Efficiently accessing columns of a matrix in C

I have a Nx x Ny matrix U stored as a one-dimensional array of length Nx*Ny. In terms of application, each entry represents the solution value to some differential equation at the grid point (x_i, y_j), although I don't think that's important.

I am not very proficient in C, but I know that it is row-major, so to avoid too many cache misses, it is better to loop over the columns first:

#define U(i,j) U[j+Ny*i]
for (int i=0; i<Nx; ++i)
    for (int j=0; j<Ny; ++j)
        U(i,j) = i*j; // example operation

My algorithm requires me to do two different types of operations:

  1. For row i of U, do some computation that outputs row i of another array F
  2. For column j of U, do some computation that outputs column j of another array G

where F and G have the same length and "shape" as U. The goal is a computational step like this:

#define U(i,j) U[j+Ny*i]
#define F(i,j) F[j+Ny*i]
#define G(i,j) G[j+Ny*i]

for (int i; i<Nx; ++i)
    /* use U(i,:) to compute F(i,:); the : is just pseudocode short-hand to indicate an entire column or row */

for (int j; j<Ny; ++j)
    /* use U(:,j) to compute G(:,j) */

for (int i=0; i<Nx; ++i)
    for (int j=0; j<Ny; ++j)
        U(i,j) += F(i,j) + G(i,j); // example computation

I am struggling a bit to see how to do this computation efficiently.
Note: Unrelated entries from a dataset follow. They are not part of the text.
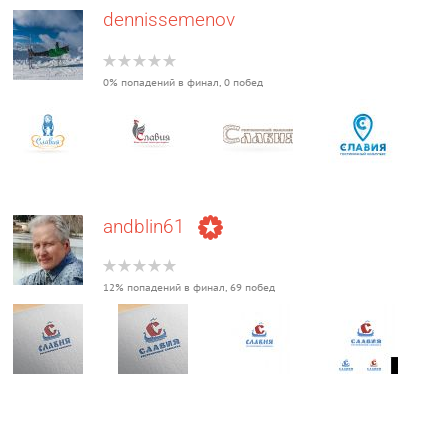
dennissemenov
0% попадений в финал, 0 побед
andblin61
12% попадений в финал, 69 побед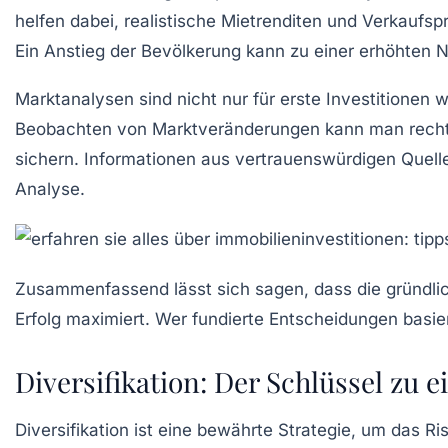
helfen dabei, realistische
Mietrenditen
und Verkaufspr
Ein Anstieg der Bevölkerung kann zu einer erhöhten 
Marktanalysen sind nicht nur für erste Investitionen 
Beobachten von Marktveränderungen kann man rechtz
sichern. Informationen aus vertrauenswürdigen Quellen
Analyse.
Zusammenfassend lässt sich sagen, dass die gründlic
Erfolg
maximiert. Wer fundierte Entscheidungen basiere
Diversifikation: Der Schlüssel zu 
Diversifikation ist eine bewährte Strategie, um das Ri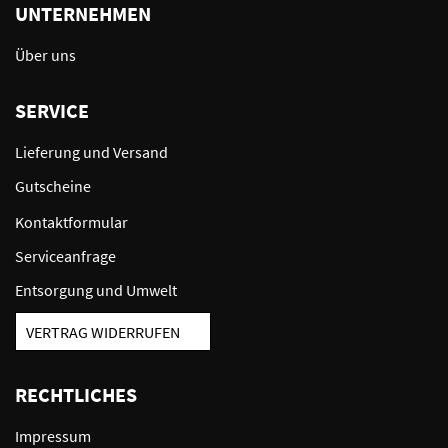
UNTERNEHMEN
Über uns
SERVICE
Lieferung und Versand
Gutscheine
Kontaktformular
Serviceanfrage
Entsorgung und Umwelt
VERTRAG WIDERRUFEN
RECHTLICHES
Impressum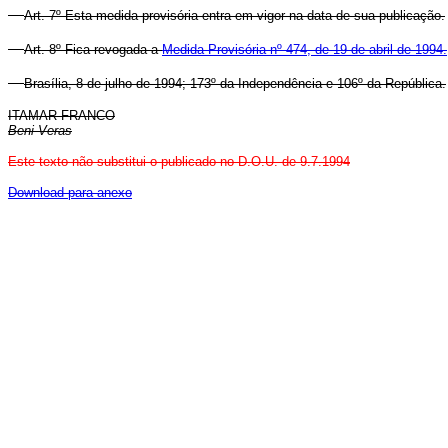
Art. 7º Esta medida provisória entra em vigor na data de sua publicação.
Art. 8º Fica revogada a
Medida Provisória nº 474, de 19 de abril de 1994.
Brasília, 8 de julho de 1994; 173º da Independência e 106º da República.
ITAMAR FRANCO
Beni Veras
Este texto não substitui o publicado no D.O.U. de 9.7.1994
Download para anexo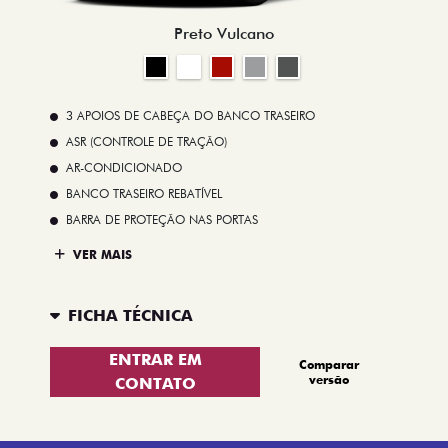
Preto Vulcano
3 APOIOS DE CABEÇA DO BANCO TRASEIRO
ASR (CONTROLE DE TRAÇÃO)
AR-CONDICIONADO
BANCO TRASEIRO REBATÍVEL
BARRA DE PROTEÇÃO NAS PORTAS
VER MAIS
FICHA TÉCNICA
ENTRAR EM
Comparar
versão
CONTATO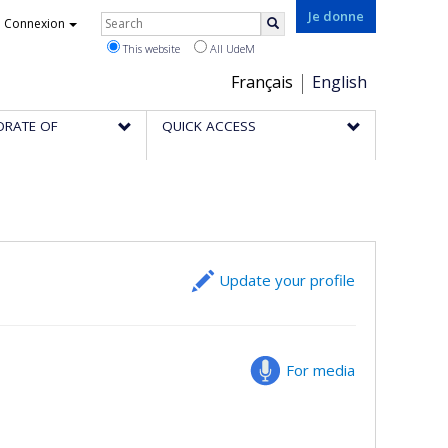
Rechercher
Je donne
Connexion
Search
This website
All UdeM
Choix
Français
English
de
ORATE OF
QUICK ACCESS
la
langue
Update your profile
For media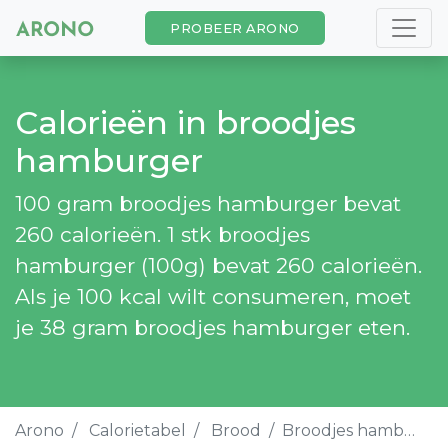
PROBEER ARONO
Calorieën in broodjes
hamburger
100 gram broodjes hamburger bevat
260 calorieën. 1 stk broodjes
hamburger (100g) bevat 260 calorieën.
Als je 100 kcal wilt consumeren, moet
je 38 gram broodjes hamburger eten.
Arono
Calorietabel
Brood
Broodjes hamburger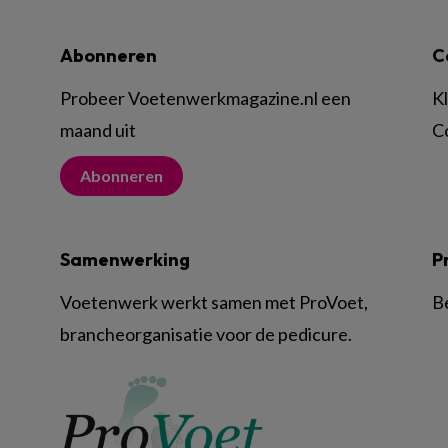
Abonneren
C
Probeer Voetenwerkmagazine.nl een
K
maand uit
C
Abonneren
Samenwerking
P
Voetenwerk werkt samen met ProVoet,
B
brancheorganisatie voor de pedicure.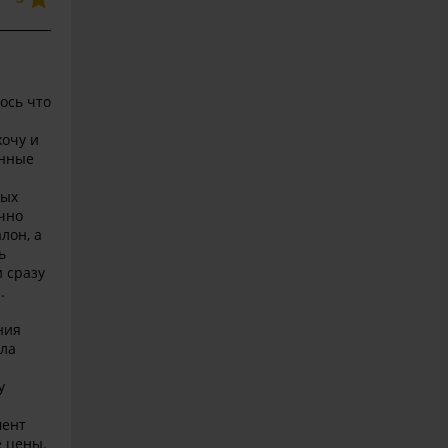
ось что
хочу и
ённые
ных
очно
лон, а
ь
 сразу
.
ния
ила
у
мент
е цены.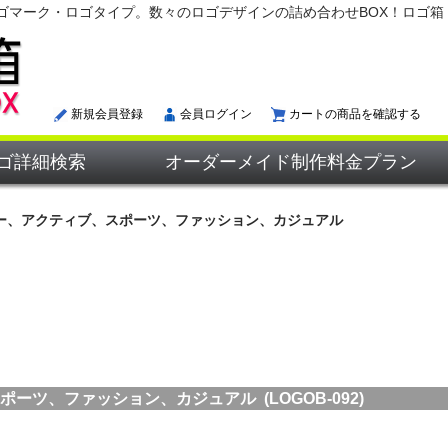
ゴマーク・ロゴタイプ。数々のロゴデザインの詰め合わせBOX！ロゴ箱
新規会員登録
会員ログイン
カートの商品を確認する
ゴ詳細検索
オーダーメイド制作料金プラン
ー、アクティブ、スポーツ、ファッション、カジュアル
ツ、ファッション、カジュアル (LOGOB-092)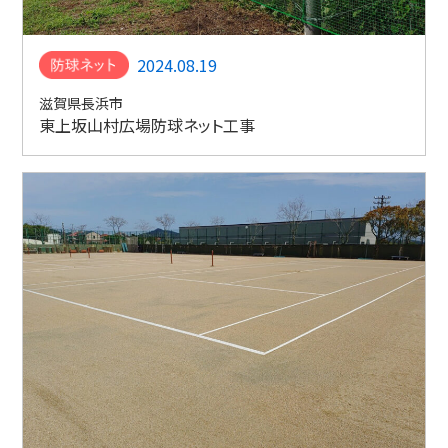
2024.08.19
滋賀県長浜市
東上坂山村広場防球ネット工事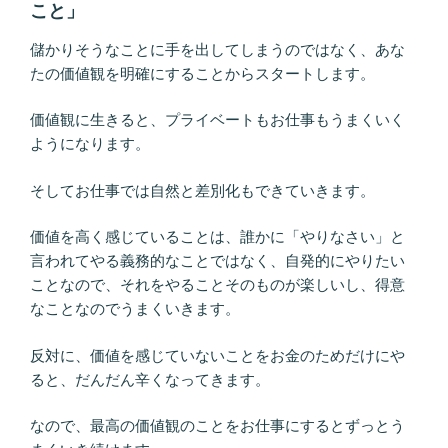
こと」
儲かりそうなことに手を出してしまうのではなく、あな
たの価値観を明確にすることからスタートします。
価値観に生きると、プライベートもお仕事もうまくいく
ようになります。
そしてお仕事では自然と差別化もできていきます。
価値を高く感じていることは、誰かに「やりなさい」と
言われてやる義務的なことではなく、自発的にやりたい
ことなので、それをやることそのものが楽しいし、得意
なことなのでうまくいきます。
反対に、価値を感じていないことをお金のためだけにや
ると、だんだん辛くなってきます。
なので、最高の価値観のことをお仕事にするとずっとう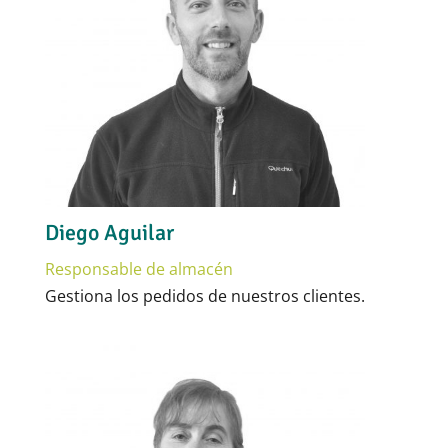
Diego Aguilar
Responsable de almacén
Gestiona los pedidos de nuestros clientes.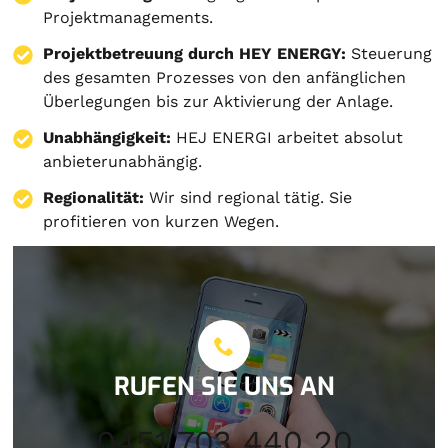
Projektmanagements.
Projektbetreuung durch HEY ENERGY:
Steuerung
des gesamten Prozesses von den anfänglichen
Überlegungen bis zur Aktivierung der Anlage.
Unabhängigkeit:
HEJ ENERGI arbeitet absolut
anbieterunabhängig.
Regionalität:
Wir sind regional tätig. Sie
profitieren von kurzen Wegen.
RUFEN SIE UNS AN
0451 703 440 20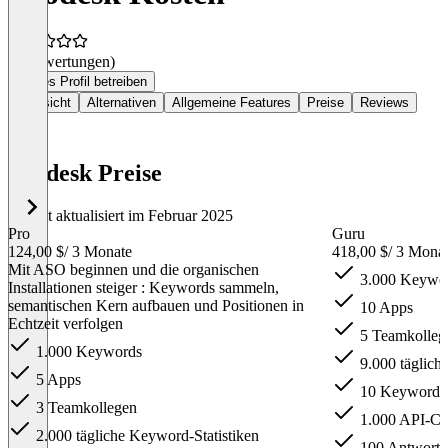
(0 Bewertungen)
Dieses Profil betreiben
Übersicht
Alternativen
Allgemeine Features
Preise
Reviews
Asodesk Preise
Zuletzt aktualisiert im Februar 2025
Pro
Guru
124,00 $
/ 3 Monate
418,00 $
/ 3 Mona
Mit ASO beginnen und die organischen
3.000 Keywo
Installationen steiger : Keywords sammeln,
semantischen Kern aufbauen und Positionen in
10 Apps
Echtzeit verfolgen
5 Teamkolleg
1.000 Keywords
9.000 täglich
5 Apps
10 Keyword-
3 Teamkollegen
1.000 API-Cre
2.000 tägliche Keyword-Statistiken
100 Antworte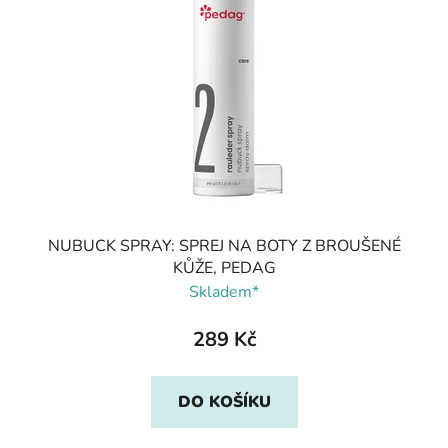
NUBUCK SPRAY: SPREJ NA BOTY Z BROUŠENÉ
KŮŽE, PEDAG
Skladem*
289 Kč
DO KOŠÍKU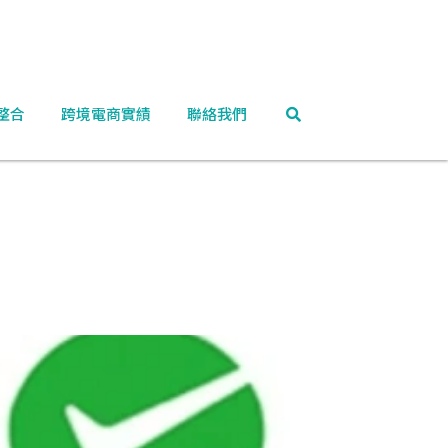
整合
跨境電商實績
聯絡我們
銷
電商金流
網路行銷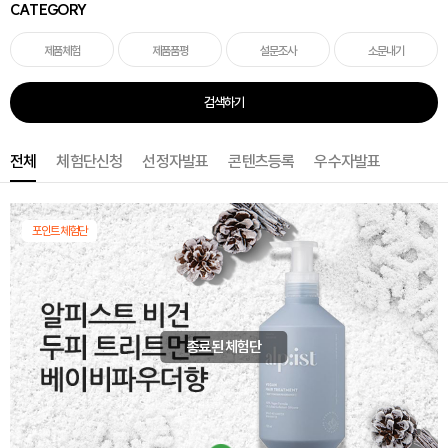
CATEGORY
제품체험
제품품평
설문조사
소문내기
검색하기
전체
체험단신청
선정자발표
콘텐츠등록
우수자발표
포인트체험단
종료된 체험단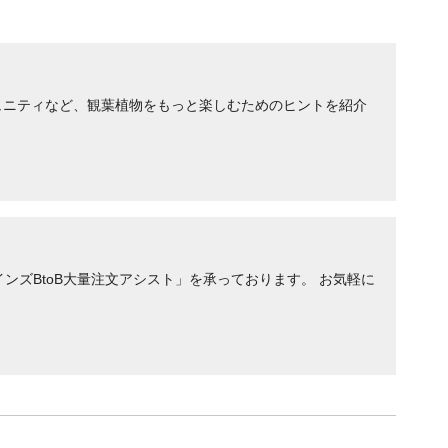
ュニティなど、観葉植物をもっと楽しむためのヒントを紹介
ンズBtoB大量注文アシスト」を承っております。 お気軽に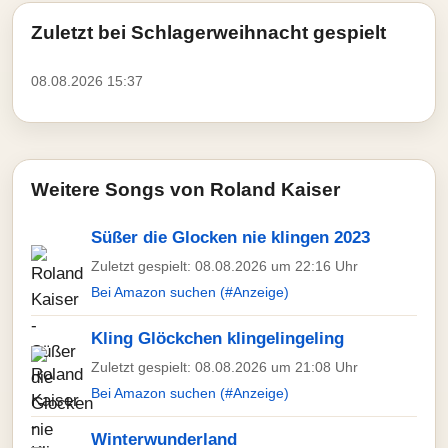
Zuletzt bei Schlagerweihnacht gespielt
08.08.2026 15:37
Weitere Songs von Roland Kaiser
Süßer die Glocken nie klingen 2023
Zuletzt gespielt: 08.08.2026 um 22:16 Uhr
Bei Amazon suchen (#Anzeige)
Kling Glöckchen klingelingeling
Zuletzt gespielt: 08.08.2026 um 21:08 Uhr
Bei Amazon suchen (#Anzeige)
Winterwunderland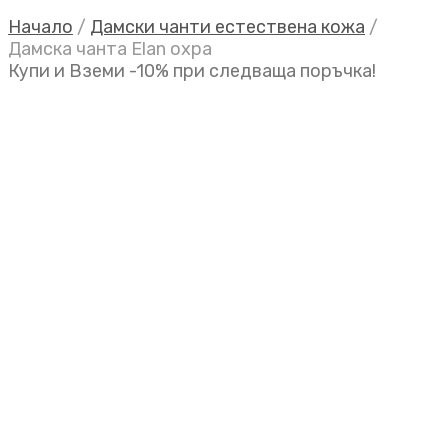
Начало
/
Дамски чанти естествена кожа
/
Дамска чанта Elan охра
Купи и Вземи -10% при следваща поръчка!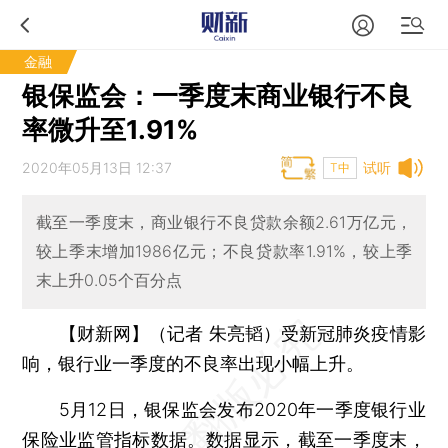
金融
银保监会：一季度末商业银行不良
率微升至1.91%
2020年05月13日 12:37
试听
T中
截至一季度末，商业银行不良贷款余额2.61万亿元，
较上季末增加1986亿元；不良贷款率1.91%，较上季
末上升0.05个百分点
【财新网】（记者 朱亮韬）
受新冠肺炎疫情影
响，银行业一季度的不良率出现小幅上升。
5月12日，银保监会发布2020年一季度银行业
保险业监管指标数据。数据显示，截至一季度末，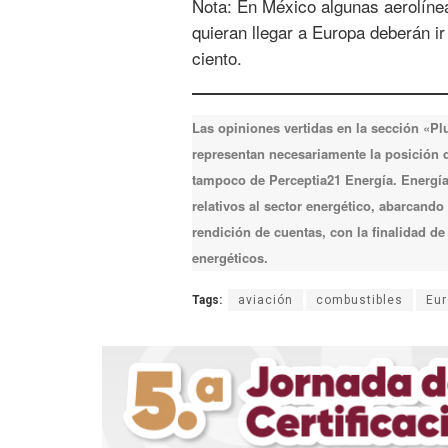
Nota: En México algunas aerolíne
quieran llegar a Europa deberán i
ciento.
Las opiniones vertidas en la sección «P
representan necesariamente la posición de
tampoco de Perceptia21 Energía. Energía 
relativos al sector energético, abarcando
rendición de cuentas, con la finalidad d
energéticos.
Tags:
aviación
combustibles
Eur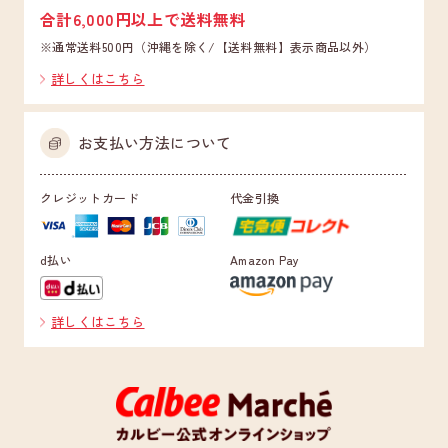
合計6,000円以上で送料無料
※通常送料500円（沖縄を除く/【送料無料】表示商品以外）
詳しくはこちら
お支払い方法について
クレジットカード
代金引換
d払い
Amazon Pay
詳しくはこちら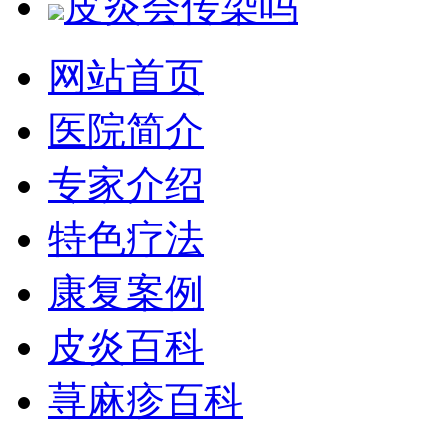
皮炎会传染吗
网站首页
医院简介
专家介绍
特色疗法
康复案例
皮炎百科
荨麻疹百科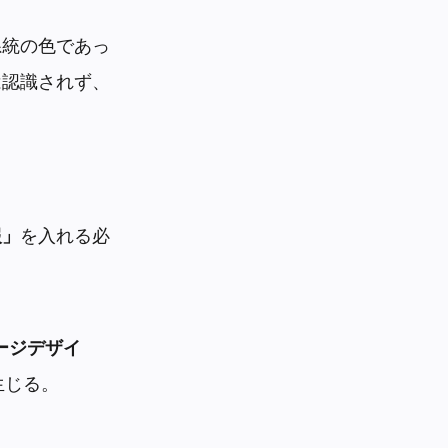
系統の色であっ
は認識されず、
報」
を入れる必
ージデザイ
生じる。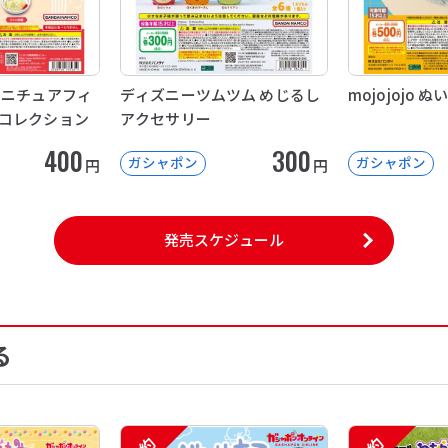
ミニチュアフィ
ディズニーツムツム めじるし
mojojojo
コレクション
アクセサリー
400
300
ガシャポン
ガシャポン
円
円
発売スケジュール
る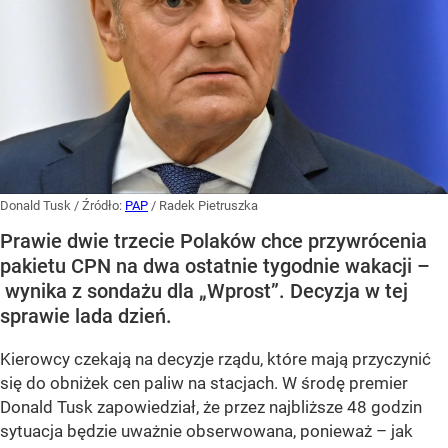
Donald Tusk
/ Źródło:
PAP
/
Radek Pietruszka
Prawie dwie trzecie Polaków chce przywrócenia
pakietu CPN na dwa ostatnie tygodnie wakacji –
wynika z sondażu dla „Wprost”. Decyzja w tej
sprawie lada dzień.
Kierowcy czekają na decyzje rządu, które mają przyczynić
się do obniżek cen paliw na stacjach. W środę premier
Donald Tusk zapowiedział, że przez najbliższe 48 godzin
sytuacja będzie uważnie obserwowana, ponieważ – jak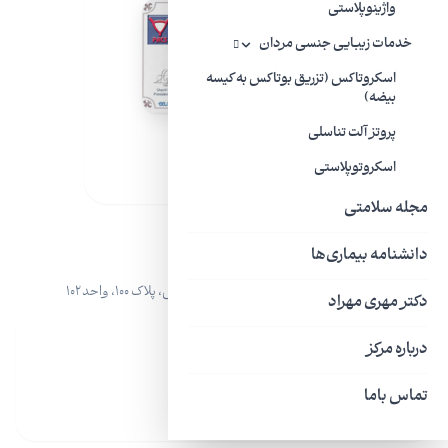
واژینوپلاستی
خدمات زیبایی جنسی مردان
اسکروتاکس (تزریق بوتاکس به کیسه
بیضه)
پروتز آلت تناسلی
اسکروتوپلاستی
مجله سلامتی
دانشنامه بیماری‌ها
آدرس
تهران، زعفرانیه، خیابان مقدس اردبیلی، پلاک ۱۰۰، واحد ۱۰۲
دکتر مهری مهراد
درباره مرکز
تماس باما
The steps that operate on rows of U seem fine, but then the operations on the columns of U will be quite slow, and entering values into G in a column-wise fashion will also be slow.

One method I thought of would involve storing both U and its transpose, that way operations on columns of U can be done on rows of UT. But I have to do the computational steps many thousands of times, and it seems like explicitly computing a transpose would be even slower. Likewise, I could assemble the transpose of G so that I'm only ever entering values in a row-major fashion, but then in the step U(i,j) += F(i,j) + G(j,i), I am now having to get column-wise values of G.

How should I deal with this situation in an efficient way?